PyPI: 32 Malicious Packages Targeting AI and Data Science Tools Purged in Instant Takedown
A coordinated security sweep on PyPI has purged 32 malicious packages targeting AI, machine learning, and Model Context Protocol tools, all disclosed at the exact same instant on June 6, 2026.

Key findings
- A total of 32 malicious packages were simultaneously purged from PyPI on June 6, 2026, at 06:13 UTC.
- The campaign heavily targeted AI, machine learning, and Model Context Protocol (MCP) developer ecosystems.
- Targeted packages include langchain-core-mcp, ray-mcp-server, instructor-mcp, and mflux-streamlit.
- High-impact targets like cmd2func and embiggen draw hundreds to thousands of weekly downloads.
- Security teams advise immediate credential rotation, especially for LLM and cloud provider API keys.
On June 6, 2026, security researchers and registry administrators executed a massive, synchronized cleanup on the Python Package Index (PyPI), disclosing and removing 32 malicious packages at the exact same instant. Landing at 06:13 UTC, this highly coordinated sweep indicates a single, unified campaign designed to infiltrate developer environments. Rather than relying on a shared naming prefix or scope, the threat actors behind this push targeted a highly specific vertical: the rapidly growing artificial intelligence, machine learning, and Model Context Protocol (MCP) ecosystems.
The campaign's targeting strategy is evident in the naming of the malicious uploads. Multiple packages directly impersonate or target emerging tools in the LLM and AI orchestration space. Among the purged files were langchain-core-mcp (versions 1.4.2 and 1.4.3), ray-mcp-server (version 0.2.1), and instructor-mcp (versions 1.15.2 and 1.15.3). By focusing on Model Context Protocol utilities, the attackers aimed to intercept environments where sensitive LLM configurations, API keys, and proprietary data sources are actively integrated. Other notable AI-themed targets included mflux-streamlit (versions 0.0.3 and 0.0.4) and dreamgen (version 1.8.1).

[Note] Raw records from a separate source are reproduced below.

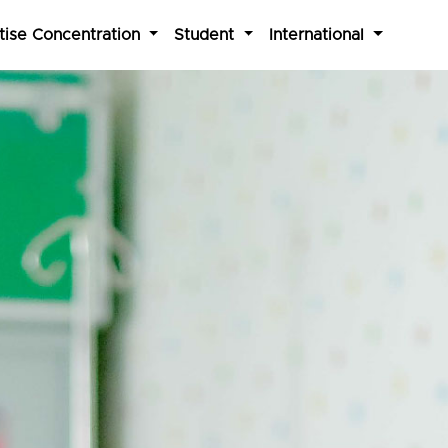
tise Concentration
Student
International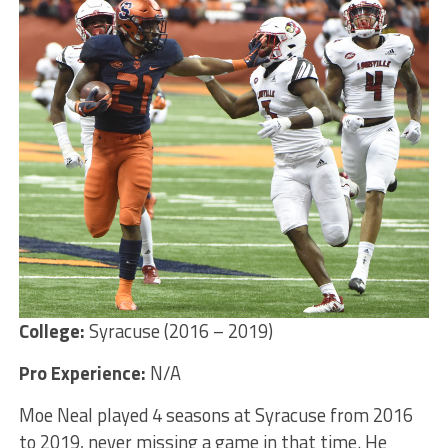
College:
Syracuse (2016 – 2019)
Pro Experience:
N/A
Moe Neal played 4 seasons at Syracuse from 2016
to 2019, never missing a game in that time. He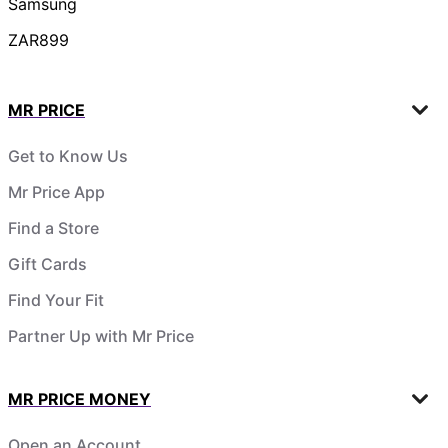
Samsung
ZAR899
MR PRICE
Get to Know Us
Mr Price App
Find a Store
Gift Cards
Find Your Fit
Partner Up with Mr Price
MR PRICE MONEY
Open an Account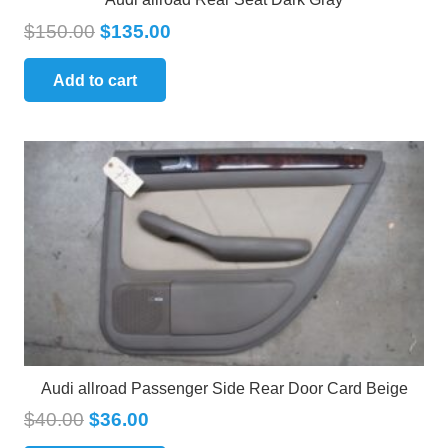
$
150.00
$
135.00
Add to cart
Audi allroad Passenger Side Rear Door Card Beige
$
40.00
$
36.00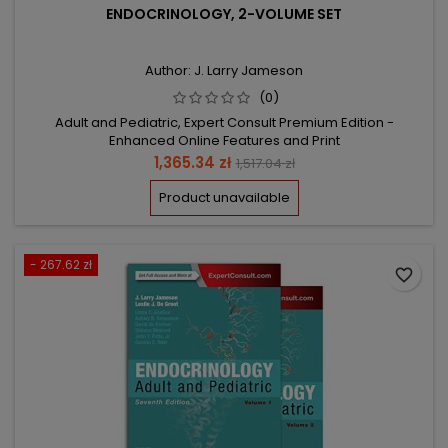
ENDOCRINOLOGY, 2-VOLUME SET
Author: J. Larry Jameson
(0)
Adult and Pediatric, Expert Consult Premium Edition -
Enhanced Online Features and Print
Price
Regular
1,365.34 zł
1,517.04 zł
price
Product unavailable
- 267.62 zł
favorite_border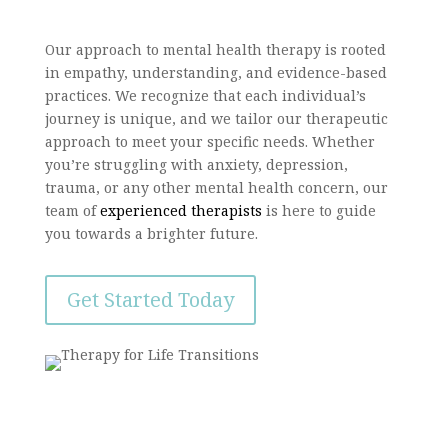
Our approach to mental health therapy is rooted
in empathy, understanding, and evidence-based
practices. We recognize that each individual’s
journey is unique, and we tailor our therapeutic
approach to meet your specific needs. Whether
you’re struggling with anxiety, depression,
trauma, or any other mental health concern, our
team of
experienced therapists
is here to guide
you towards a brighter future.
Get Started Today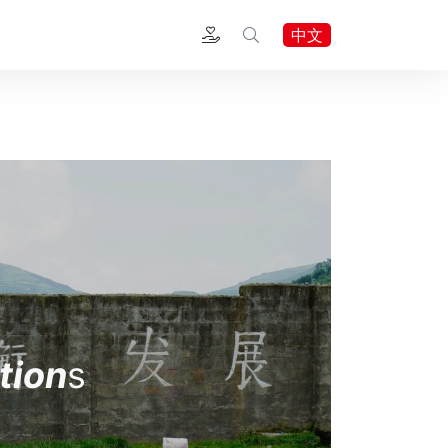
中文
tion
s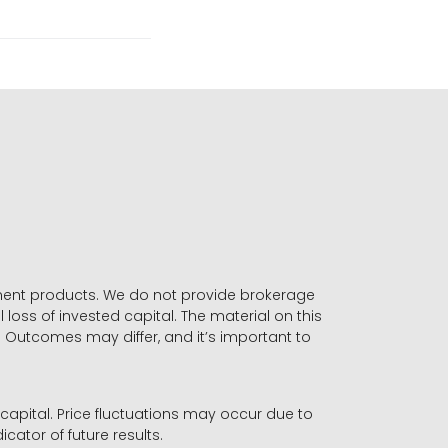
stment products. We do not provide brokerage
 loss of invested capital. The material on this
. Outcomes may differ, and it’s important to
r capital. Price fluctuations may occur due to
icator of future results.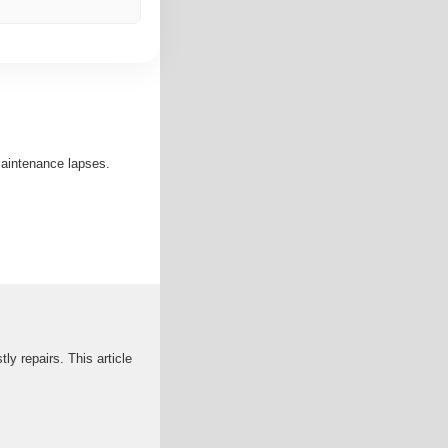
maintenance lapses.
ly repairs. This article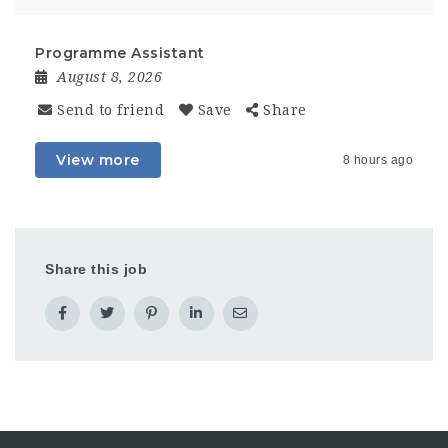
Programme Assistant
August 8, 2026
Send to friend
Save
Share
View more
8 hours ago
Share this job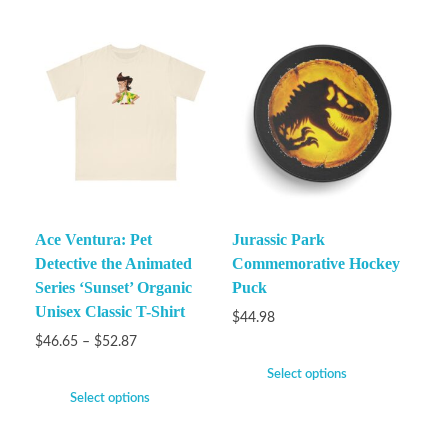
Ace Ventura: Pet
Jurassic Park
Detective the Animated
Commemorative Hockey
Series ‘Sunset’ Organic
Puck
Unisex Classic T-Shirt
$
44.98
$
46.65
–
$
52.87
Select options
Select options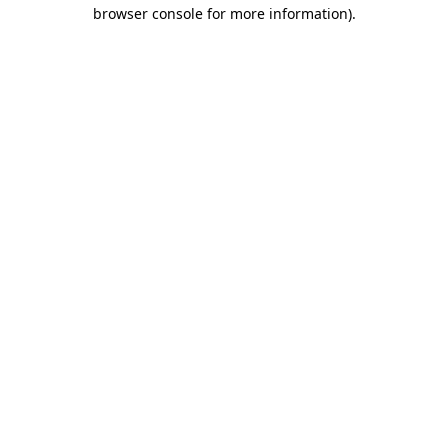
browser console for more information)
.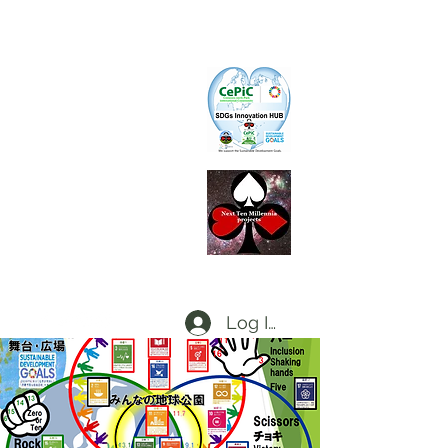
CePiC
Common Earth Park inte
rnational
Com
munity
SIH
SDGs Innovation Hub
L
d
x
P
Local dx Producers Federation at DigifieldC
T
Log In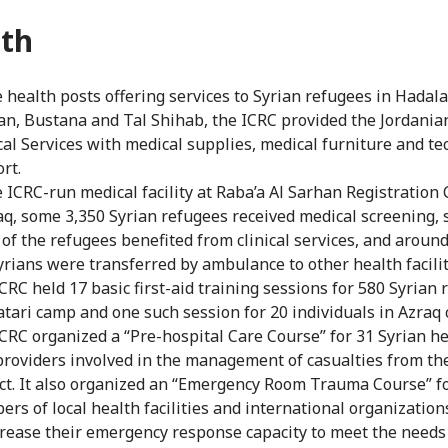
th
e health posts offering services to Syrian refugees in Hadala
n, Bustana and Tal Shihab, the ICRC provided the Jordania
al Services with medical supplies, medical furniture and te
rt.
e ICRC-run medical facility at Raba’a Al Sarhan Registration 
q, some 3,350 Syrian refugees received medical screening,
 of the refugees benefited from clinical services, and around
yrians were transferred by ambulance to other health facilit
CRC held 17 basic first-aid training sessions for 580 Syrian
atari camp and one such session for 20 individuals in Azraq
CRC organized a “Pre-hospital Care Course” for 31 Syrian he
providers involved in the management of casualties from th
ict. It also organized an “Emergency Room Trauma Course” f
rs of local health facilities and international organization
crease their emergency response capacity to meet the needs 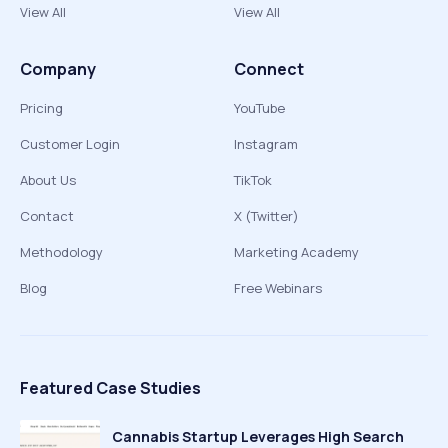
View All
View All
Company
Connect
Pricing
YouTube
Customer Login
Instagram
About Us
TikTok
Contact
X (Twitter)
Methodology
Marketing Academy
Blog
Free Webinars
Featured Case Studies
Cannabis Startup Leverages High Search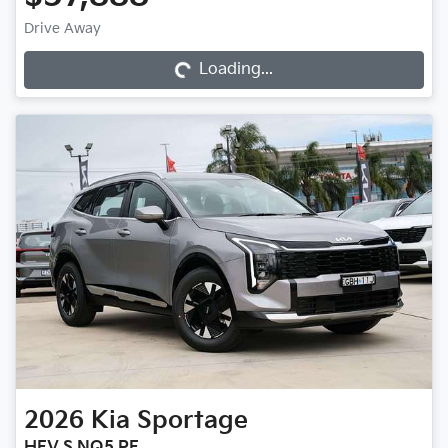
Loading...
Drive Away
Loading...
2026
Kia
Sportage
HEV S NQ5 PE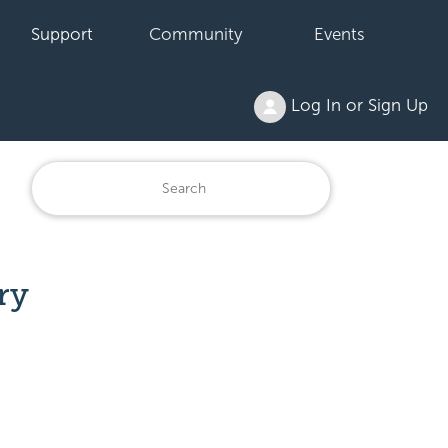
Support
Community
Events
Log In or Sign Up
ry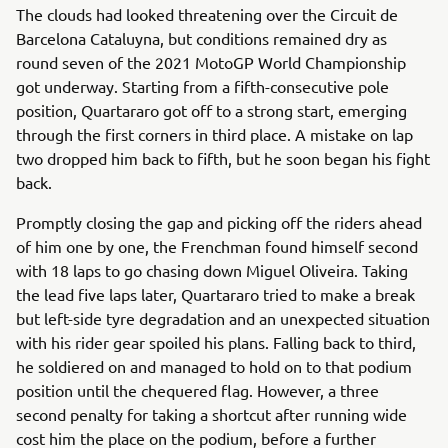
The clouds had looked threatening over the Circuit de
Barcelona Cataluyna, but conditions remained dry as
round seven of the 2021 MotoGP World Championship
got underway. Starting from a fifth-consecutive pole
position, Quartararo got off to a strong start, emerging
through the first corners in third place. A mistake on lap
two dropped him back to fifth, but he soon began his fight
back.
Promptly closing the gap and picking off the riders ahead
of him one by one, the Frenchman found himself second
with 18 laps to go chasing down Miguel Oliveira. Taking
the lead five laps later, Quartararo tried to make a break
but left-side tyre degradation and an unexpected situation
with his rider gear spoiled his plans. Falling back to third,
he soldiered on and managed to hold on to that podium
position until the chequered flag. However, a three
second penalty for taking a shortcut after running wide
cost him the place on the podium, before a further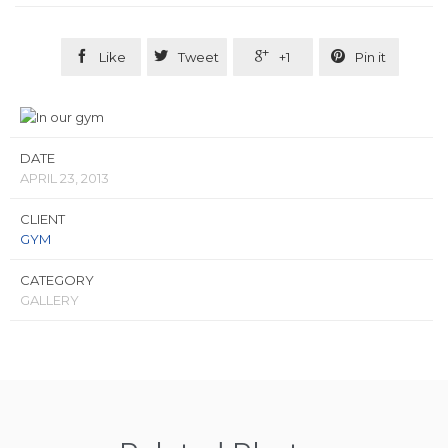




Like
Tweet
+1
Pin it
DATE
APRIL 23, 2013
CLIENT
GYM
CATEGORY
GALLERY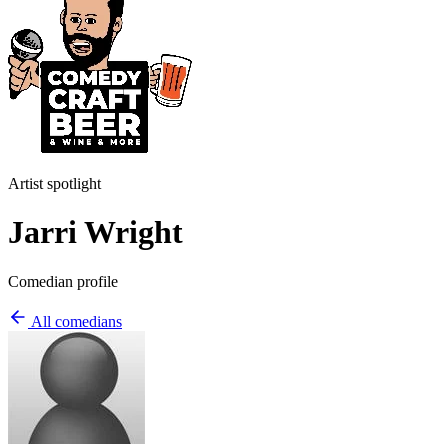
Artist spotlight
Jarri Wright
Comedian profile
All comedians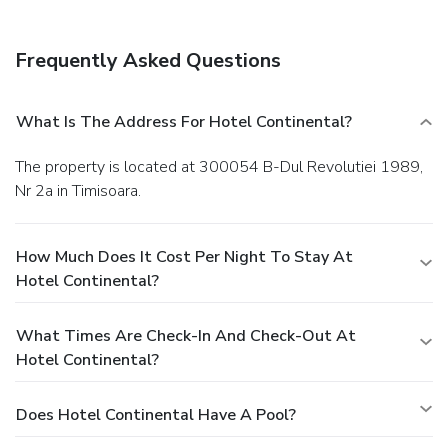
Frequently Asked Questions
What Is The Address For Hotel Continental?
The property is located at 300054 B-Dul Revolutiei 1989,
Nr 2a in Timisoara.
How Much Does It Cost Per Night To Stay At
Hotel Continental?
What Times Are Check-In And Check-Out At
Hotel Continental?
Does Hotel Continental Have A Pool?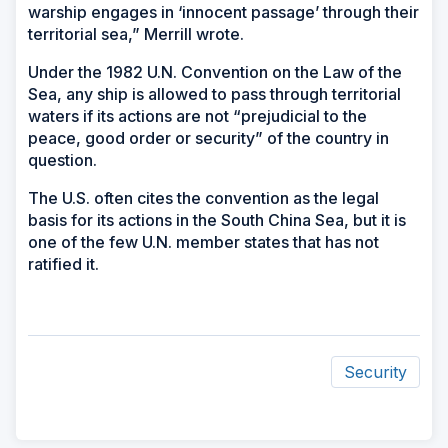
warship engages in ‘innocent passage’ through their
territorial sea,” Merrill wrote.
Under the 1982 U.N. Convention on the Law of the
Sea, any ship is allowed to pass through territorial
waters if its actions are not “prejudicial to the
peace, good order or security” of the country in
question.
The U.S. often cites the convention as the legal
basis for its actions in the South China Sea, but it is
one of the few U.N. member states that has not
ratified it.
Security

In addition to cutting-edge AI tools, the campaign cast a wider net across popular data science and utility libraries. The actors uploaded malicious versions of graph and data manipulation libraries, such as embiggen version 0.11.97 (which legitimate versions draw 902 weekly downloads) and ensmallen version 0.8.101. They also targeted utility packages like cmd2func versions 0.2.2 and 0.2.3, which commands a significant install base of 2.3k weekly downloads, and executor-engine versions 0.3.4 and 0.3.5, drawing 870 weekly downloads. This mix of high-utility targets suggests an attempt to maximize exposure across both specialized AI developers and general Python software engineers.
While specific behavioral analysis from OpenSSF Package Analysis was not detailed for every package, the unified delivery mechanism and simultaneous takedown point to a classic dependency hijacking or typosquatting operation. Malicious packages of this nature typically leverage setup scripts (setup.py) or post-install hooks to execute arbitrary code immediately upon installation. In an AI development context, such code execution is frequently used to exfiltrate environment variables, cloud provider credentials, and highly valuable API tokens for services like OpenAI, Anthropic, or Hugging Face.
The severity of these compromises cannot be overstated. Any development machine, build server, or production environment that installed these specific package versions must be treated as fully compromised. Because the malicious payloads execute with the privileges of the installing user, threat actors could easily establish persistent backdoors, harvest local SSH keys, or compromise downstream software builds.
Organizations are urged to immediately audit their dependency trees and build logs for any references to the affected packages. If any of these versions are found, security teams should immediately isolate the affected systems, rotate all environment secrets and API keys from an uncompromised machine, and inspect network logs for unauthorized outbound connections.